PROVIDED RECORDS
- Opening Delimiter -

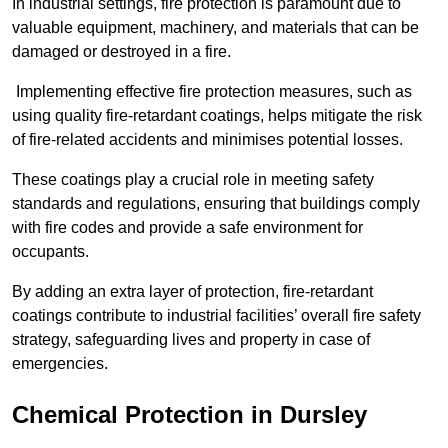
In industrial settings, fire protection is paramount due to
valuable equipment, machinery, and materials that can be
damaged or destroyed in a fire.
Implementing effective fire protection measures, such as
using quality fire-retardant coatings, helps mitigate the risk
of fire-related accidents and minimises potential losses.
These coatings play a crucial role in meeting safety
standards and regulations, ensuring that buildings comply
with fire codes and provide a safe environment for
occupants.
By adding an extra layer of protection, fire-retardant
coatings contribute to industrial facilities’ overall fire safety
strategy, safeguarding lives and property in case of
emergencies.
Chemical Protection in Dursley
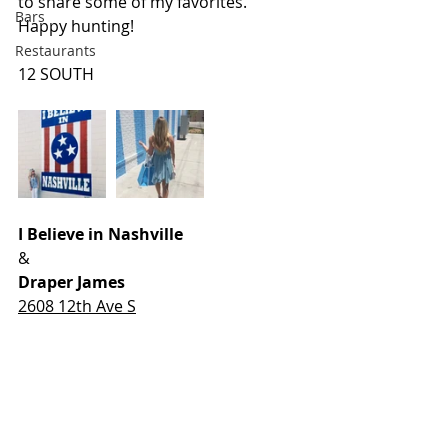
to share some of my favorites. 
Bars
Happy hunting!
Restaurants
12 SOUTH
I Believe in Nashville
&
Draper James
2608 12th Ave S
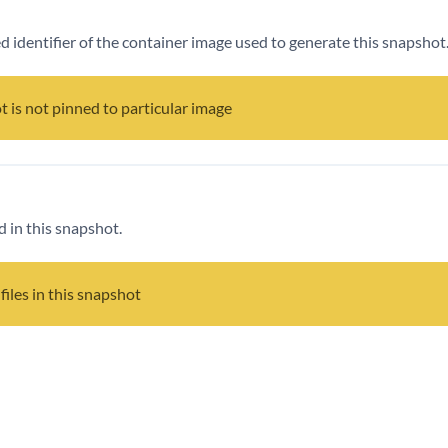
ied identifier of the container image used to generate this snapshot
t is not pinned to particular image
d in this snapshot.
files in this snapshot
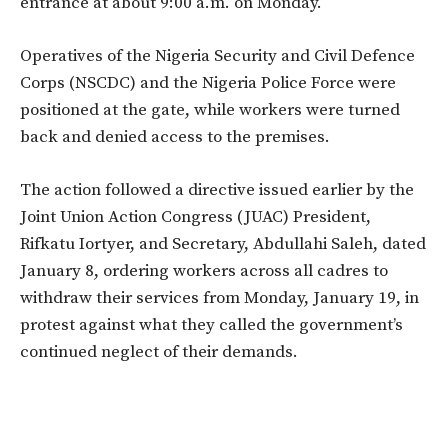
entrance at about 9:00 a.m. on Monday.
Operatives of the Nigeria Security and Civil Defence
Corps (NSCDC) and the Nigeria Police Force were
positioned at the gate, while workers were turned
back and denied access to the premises.
The action followed a directive issued earlier by the
Joint Union Action Congress (JUAC) President,
Rifkatu Iortyer, and Secretary, Abdullahi Saleh, dated
January 8, ordering workers across all cadres to
withdraw their services from Monday, January 19, in
protest against what they called the government’s
continued neglect of their demands.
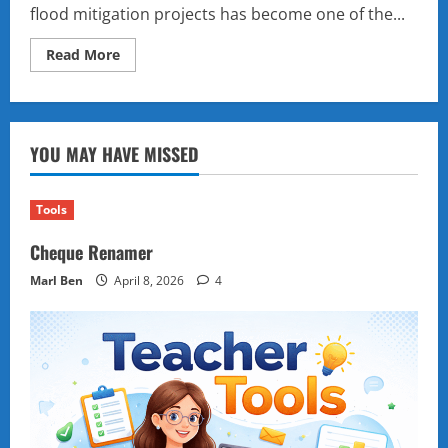
flood mitigation projects has become one of the...
Read
Read More
more
about
A
Scandal
in
Stages:
YOU MAY HAVE MISSED
How
the
Philippine
Senate’s
Flood
Tools
Control
Hearings
Cheque Renamer
Are
Reshaping
Politics
Marl Ben
April 8, 2026
4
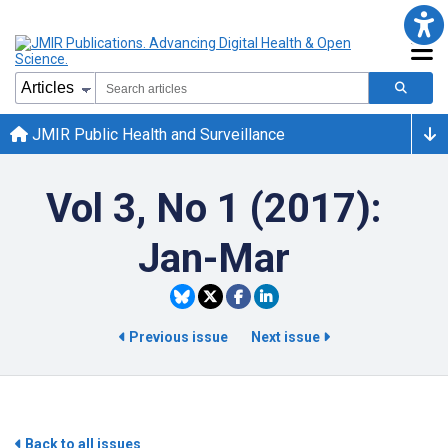
JMIR Public Health and Surveillance
Vol 3, No 1 (2017):
Jan-Mar
Previous issue
Next issue
Back to all issues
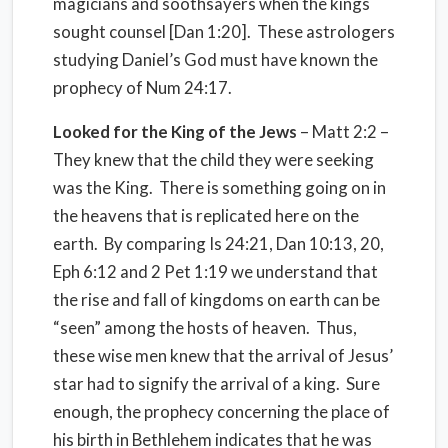
magicians and soothsayers when the kings
sought counsel [Dan 1:20]. These astrologers
studying Daniel’s God must have known the
prophecy of Num 24:17.
Looked for the King of the Jews
– Matt 2:2 –
They knew that the child they were seeking
was the King. There is something going on in
the heavens that is replicated here on the
earth. By comparing Is 24:21, Dan 10:13, 20,
Eph 6:12 and 2 Pet 1:19 we understand that
the rise and fall of kingdoms on earth can be
“seen” among the hosts of heaven. Thus,
these wise men knew that the arrival of Jesus’
star had to signify the arrival of a king. Sure
enough, the prophecy concerning the place of
his birth in Bethlehem indicates that he was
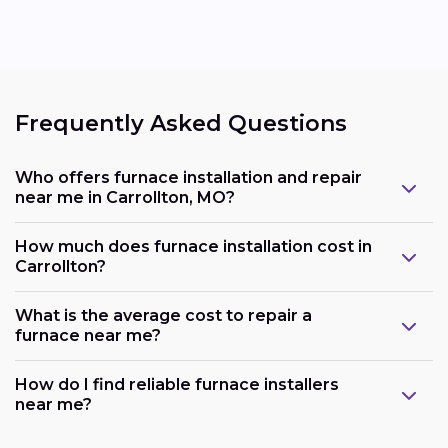
Frequently Asked Questions
Who offers furnace installation and repair
near me in Carrollton, MO?
How much does furnace installation cost in
Carrollton?
What is the average cost to repair a
furnace near me?
How do I find reliable furnace installers
near me?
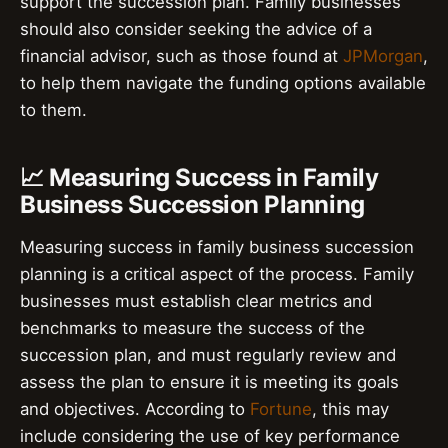
support the succession plan. Family businesses
should also consider seeking the advice of a
financial advisor, such as those found at
JPMorgan
,
to help them navigate the funding options available
to them.
📈 Measuring Success in Family
Business Succession Planning
Measuring success in family business succession
planning is a critical aspect of the process. Family
businesses must establish clear metrics and
benchmarks to measure the success of the
succession plan, and must regularly review and
assess the plan to ensure it is meeting its goals
and objectives. According to
Fortune
, this may
include considering the use of key performance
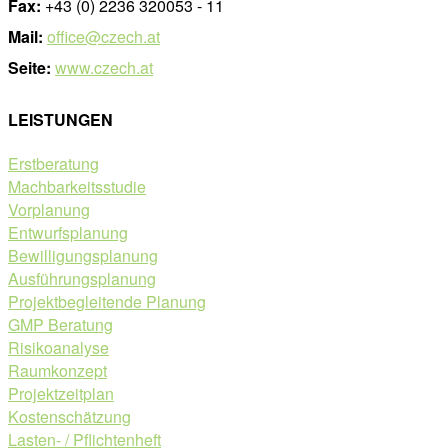
Fax:
+43 (0) 2236 320053 - 11
Mail:
office@czech.at
Seite:
www.czech.at
LEISTUNGEN
Erstberatung
Machbarkeitsstudie
Vorplanung
Entwurfsplanung
Bewilligungsplanung
Ausführungsplanung
Projektbegleitende Planung
GMP Beratung
Risikoanalyse
Raumkonzept
Projektzeitplan
Kostenschätzung
Lasten- / Pflichtenheft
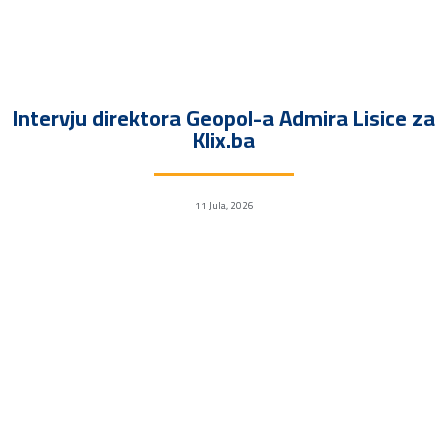
Intervju direktora Geopol-a Admira Lisice za
Klix.ba
11 Jula, 2026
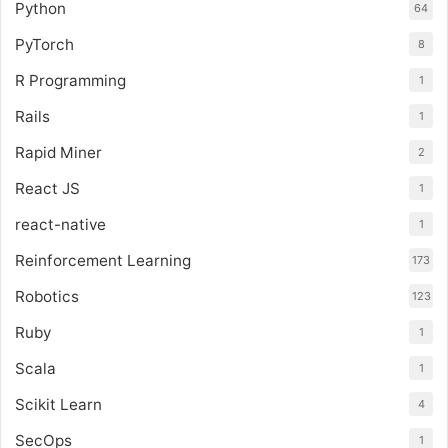
Python
64
PyTorch
8
R Programming
1
Rails
1
Rapid Miner
2
React JS
1
react-native
1
Reinforcement Learning
173
Robotics
123
Ruby
1
Scala
1
Scikit Learn
4
SecOps
1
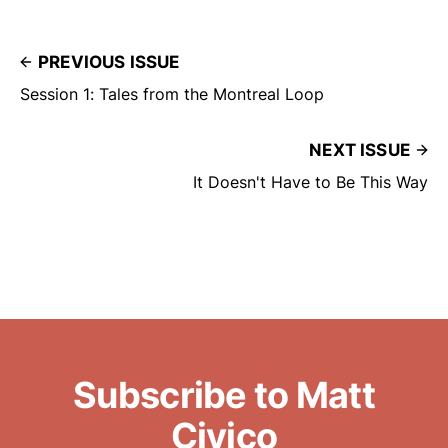
PREVIOUS ISSUE
Session 1: Tales from the Montreal Loop
NEXT ISSUE
It Doesn't Have to Be This Way
Subscribe to Matt
Civico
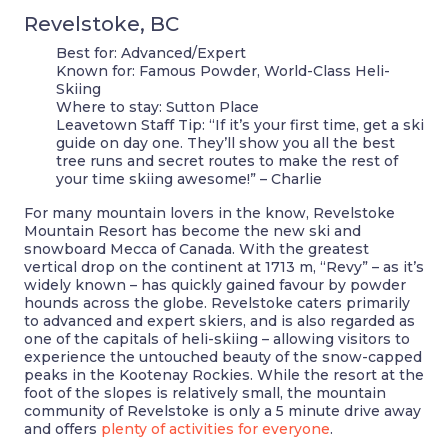
Revelstoke, BC
Best for:
Advanced/Expert
Known for:
Famous Powder, World-Class Heli-
Skiing
Where to stay:
Sutton Place
Leavetown Staff Tip:
“If it’s your first time, get a ski
guide on day one. They’ll show you all the best
tree runs and secret routes to make the rest of
your time skiing awesome!” – Charlie
For many mountain lovers in the know, Revelstoke
Mountain Resort has become the new ski and
snowboard Mecca of Canada. With the greatest
vertical drop on the continent at 1713 m, “Revy” – as it’s
widely known – has quickly gained favour by powder
hounds across the globe. Revelstoke caters primarily
to advanced and expert skiers, and is also regarded as
one of the capitals of heli-skiing – allowing visitors to
experience the untouched beauty of the snow-capped
peaks in the Kootenay Rockies. While the resort at the
foot of the slopes is relatively small, the mountain
community of Revelstoke is only a 5 minute drive away
and offers
plenty of activities for everyone
.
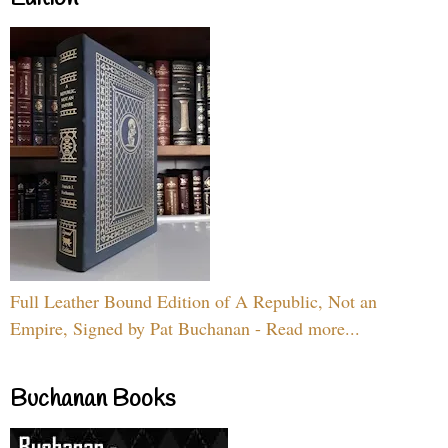
Full Leather Bound Edition of A Republic, Not an
Empire, Signed by Pat Buchanan - Read more...
Buchanan Books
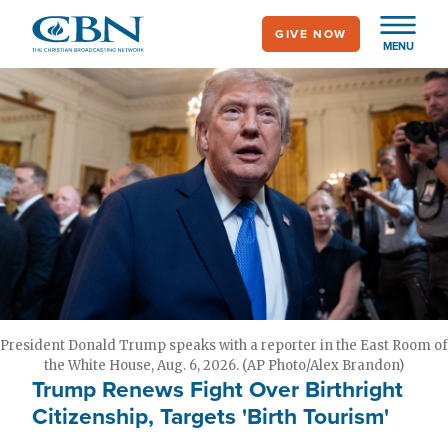
Skip
GIVE NOW
to
MENU
main
content
President Donald Trump speaks with a reporter in the East Room of
the White House, Aug. 6, 2026. (AP Photo/Alex Brandon)
Trump Renews Fight Over Birthright
Citizenship, Targets 'Birth Tourism'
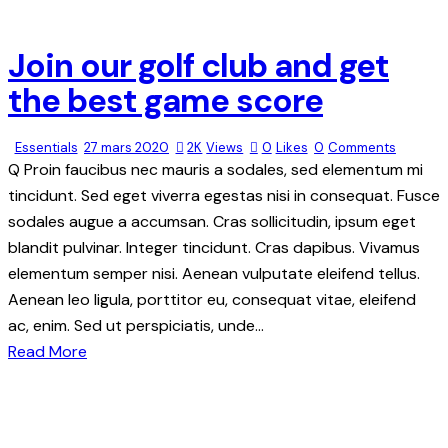
1
new
new
Join our golf club and get
the best game score
Essentials
27 mars 2020
2K
Views
0
Likes
0
Comments
Q Proin faucibus nec mauris a sodales, sed elementum mi
tincidunt. Sed eget viverra egestas nisi in consequat. Fusce
sodales augue a accumsan. Cras sollicitudin, ipsum eget
blandit pulvinar. Integer tincidunt. Cras dapibus. Vivamus
elementum semper nisi. Aenean vulputate eleifend tellus.
Aenean leo ligula, porttitor eu, consequat vitae, eleifend
ac, enim. Sed ut perspiciatis, unde…
Read More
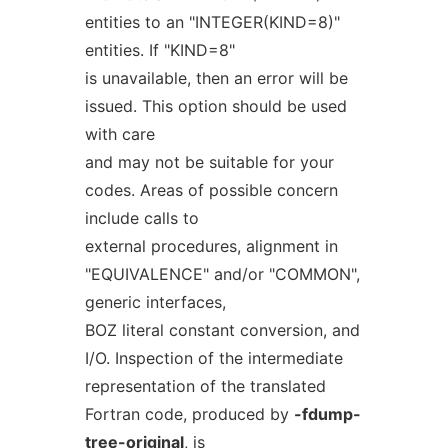
entities to an "INTEGER(KIND=8)"
entities. If "KIND=8"
is unavailable, then an error will be
issued. This option should be used
with care
and may not be suitable for your
codes. Areas of possible concern
include calls to
external procedures, alignment in
"EQUIVALENCE" and/or "COMMON",
generic interfaces,
BOZ literal constant conversion, and
I/O. Inspection of the intermediate
representation of the translated
Fortran code, produced by
-fdump-
tree-original
, is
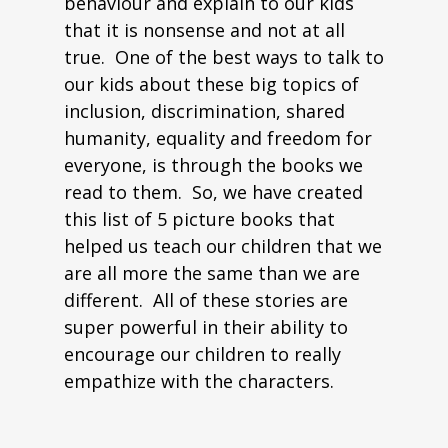
behaviour and explain to our kids
that it is nonsense and not at all
true. One of the best ways to talk to
our kids about these big topics of
inclusion, discrimination, shared
humanity, equality and freedom for
everyone, is through the books we
read to them. So, we have created
this list of 5 picture books that
helped us teach our children that we
are all more the same than we are
different. All of these stories are
super powerful in their ability to
encourage our children to really
empathize with the characters.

- Closing Delimiter -

YOUR OBJECTIVE
Of all the lines in the data above, show only those that hold the word "such".

REPLY
Implementing effective fire protection measures, such as
financial advisor, such as those found at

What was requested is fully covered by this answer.